Hallow, goodbye
FITTING FINALE TO ONE OF THE BIG SCREEN’S LONGEST DEATH SENTENCES
HALLOWEEN ENDS (MA15+) Director: David Gordon Green (Our Brand Is Crisis)
Starring: Jamie Lee Curtis, Rohan Campbell, Andi Matichak, Will Patton.
All bad things must come to an end
As they say in the classics, “it ain’t over ’til it’s over”.
And if we are to take away anything from Halloween Ends, “it” will finally be “over” – once and for all – for the most iconic, star-crossed and blood-spattered couple in horror movie history.
The perpetually stressed-out and messed-up heroine of Halloween, Laurie Strode (Jamie Lee Curtis), and her stab-happy, sadsack nemesis Michael Myers have been dancing a tango of mutual torment dating all the way back to 1978.
Sure, the music often stopped for lengthy periods across the Halloween franchise’s long and twisted journey.
And yes, there were times where both had been definitively killed off, never to return.
Nevertheless, Laurie and Michael have always been made for each other, while making each other’s lives a misery.
Four decades-plus of looking over her shoulder can’t have been to the benefit of Laurie’s mental health. As for Michael, well, all that time spent under that itchylooking old mask can’t have been good for his complexion.
So, as we enter the familiarly forbidding Halloween universe and take our front-row seats for a showdown so many horror fans have been waiting for, a vague sense of sadness descends. This will be the last time these best-offrenemies will get to do what they have done so well.
Therefore the overall quality of the first two acts of Halloween Ends will be of little concern to longstanding devotees of the series.
While storytelling standards have decidedly slipped since 2018’s surprisingly strong reactivation of the franchise, they remain well above those displayed by last year’s rather dreadful Halloween Kills (an instalment most people missed due to the last of the Covid lockdowns).
All you really need to know regarding the plot of Halloween
Ends is that Laurie is almost at peace with her problematic past. Almost.
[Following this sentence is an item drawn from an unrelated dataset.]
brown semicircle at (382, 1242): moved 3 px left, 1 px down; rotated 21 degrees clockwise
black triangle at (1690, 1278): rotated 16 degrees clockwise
Perhaps even to the point of becoming complacent about the everpersistent threat of another unannounced visit from Mr Myers.
Then again, how was Laurie to know that by finding a boyfriend for her granddaughter Allyson (Andi Matichak), she would be once again unlocking the gates of her own personal hell?
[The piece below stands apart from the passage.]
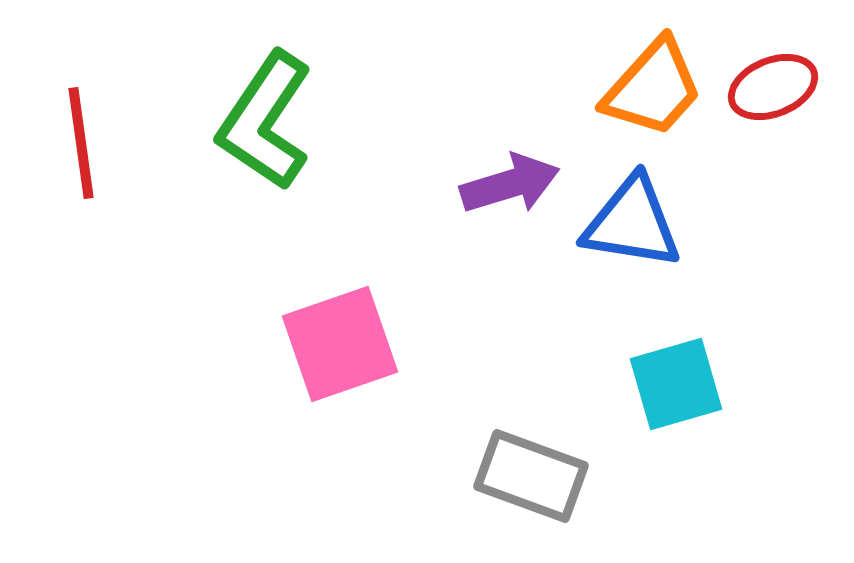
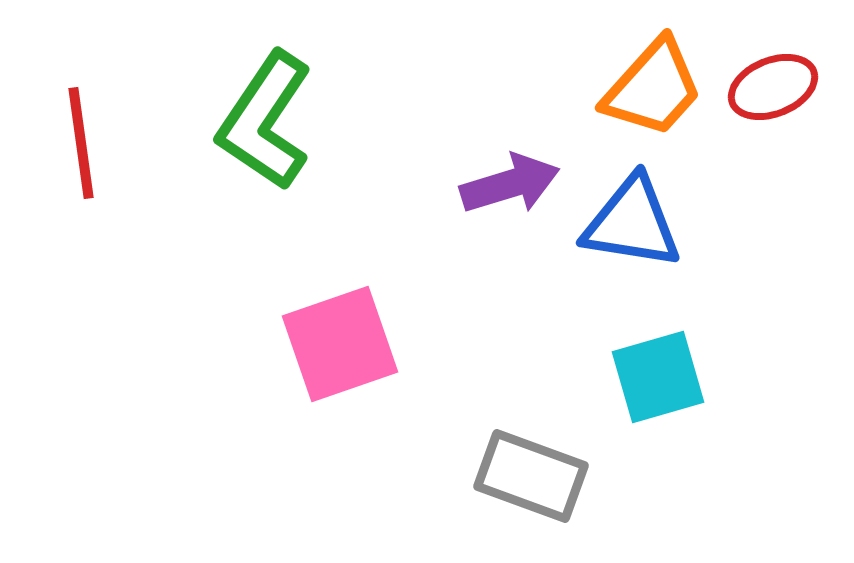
cyan square: moved 18 px left, 7 px up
Corey (Rohan Campbell) is a nice enough lad, but there is a personality defect in his make-up that could be all that Michael needs to re-enter Laurie’s seemingly secure world.
As directed by David Gordon Green – who has been at the helm of the two previous episodes – Halloween Ends does a professional and focused job of justifying and then enacting its climactic confrontation between two veteran combatants.
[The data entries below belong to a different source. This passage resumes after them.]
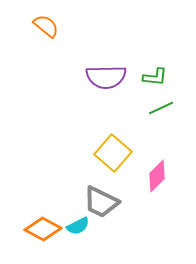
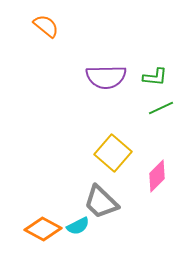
gray trapezoid: rotated 18 degrees clockwise
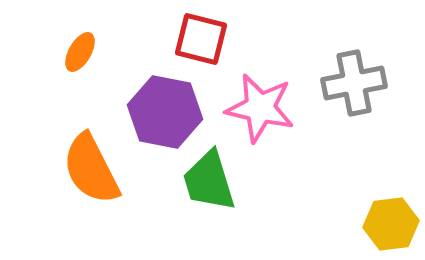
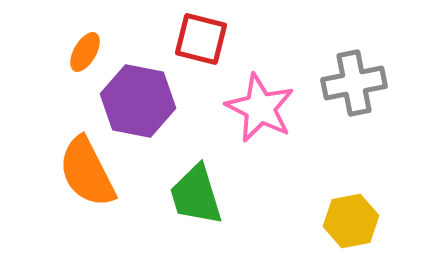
orange ellipse: moved 5 px right
pink star: rotated 14 degrees clockwise
purple hexagon: moved 27 px left, 11 px up
orange semicircle: moved 4 px left, 3 px down
green trapezoid: moved 13 px left, 14 px down
yellow hexagon: moved 40 px left, 3 px up; rotated 4 degrees counterclockwise
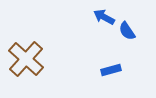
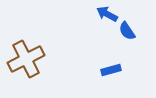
blue arrow: moved 3 px right, 3 px up
brown cross: rotated 21 degrees clockwise
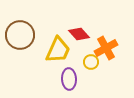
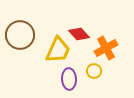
yellow circle: moved 3 px right, 9 px down
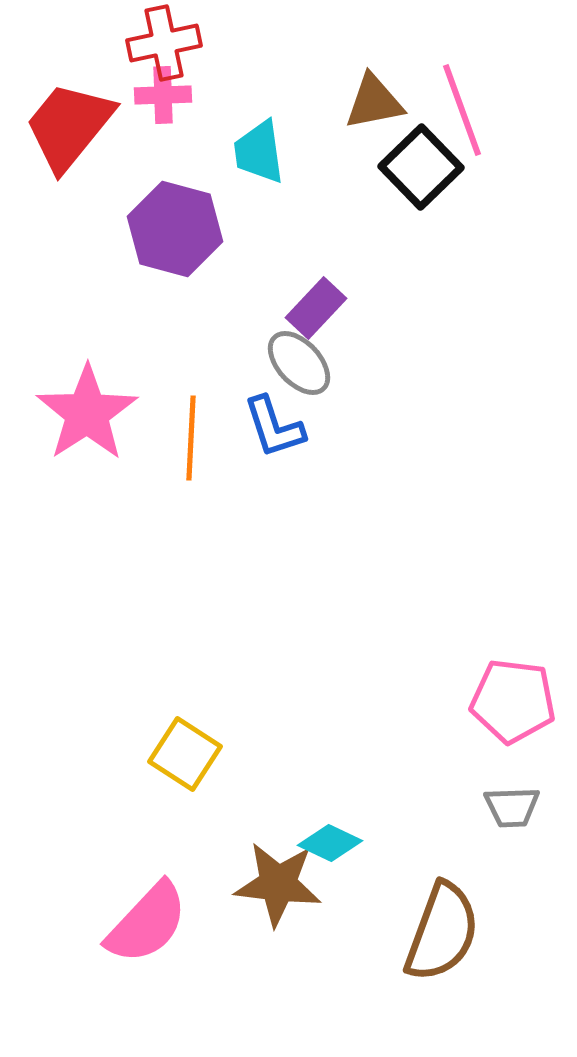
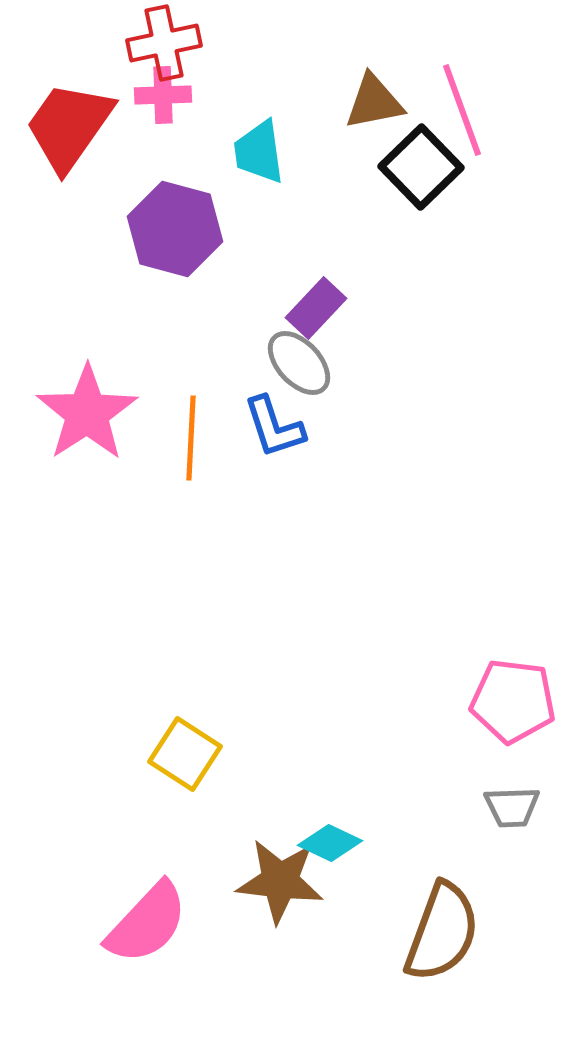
red trapezoid: rotated 4 degrees counterclockwise
brown star: moved 2 px right, 3 px up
While the final dramatic destination arrived at by the movie cannot be mentioned here, be assured that Halloween Ends finds a fitting full stop to complete one of cinema’s longest death sentences.
Halloween Ends is in cinemas now
THE NIGHT OF THE 12TH (MA15+) ★★★★1/2 Selected cinemas
Unpretentiously simple, straightforward and honest – but never to a fault – this excellent French crime drama is undoubtedly one of the finest movie releases of 2022.
An opening title card soberly states that in France, about 20 per cent of all murder cases will never be solved. The film then swiftly embeds its audience within an investigative unit who have just commenced work on a particularly challenging murder case in the mountain region near the city of Grenoble.
A 21-year-old woman named Clara was killed in the middle of the night while walking down a supposedly safe street after a small party with friends.
The killer has not left a single shred of evidence.
All the detectives initially have to work with is a terribly disfigured body (the victim was set on fire), a series of messages left on a mobile phone, and enigmatic talk of a tangled love/sex life that will take some considerable time to decode. The clarity of tone, the noted absence of any exploitative storytelling agendas and a vividly natural and unforced set of performances across a brilliant cast guarantee this is a singular movie experience no viewer will be forgetting in a hurry. Highly recommended.
MEMORY (MA15+) ★★★
Now streaming on Amazon Prime Credit where credit’s due: every so often, Liam Neeson’s late-in-life quest to flood the market with pulpy tales of revenge, anger, redemption and then a little more revenge will turn up a good one. Therefore anyone with a soft spot for Neeson’s hard-nut high-jinks should be giving this new effort a go.
It is a remake of top-notch Belgian thriller The Memory of a Killer, in which a veteran assassin who is beginning to lose his memory also forgets to do the bidding of his sinister boss. Neeson stars as Alex, the hired gun with the fading recall.
Monica Bellucci is the evil crime dame who orders Alex to wipe out any trace of her connection to a sex trafficking ring.
Amid the mayhem, the alwayswelcome sight of Guy Pearce appears as an FBI agent trying to do nothing more than the right thing.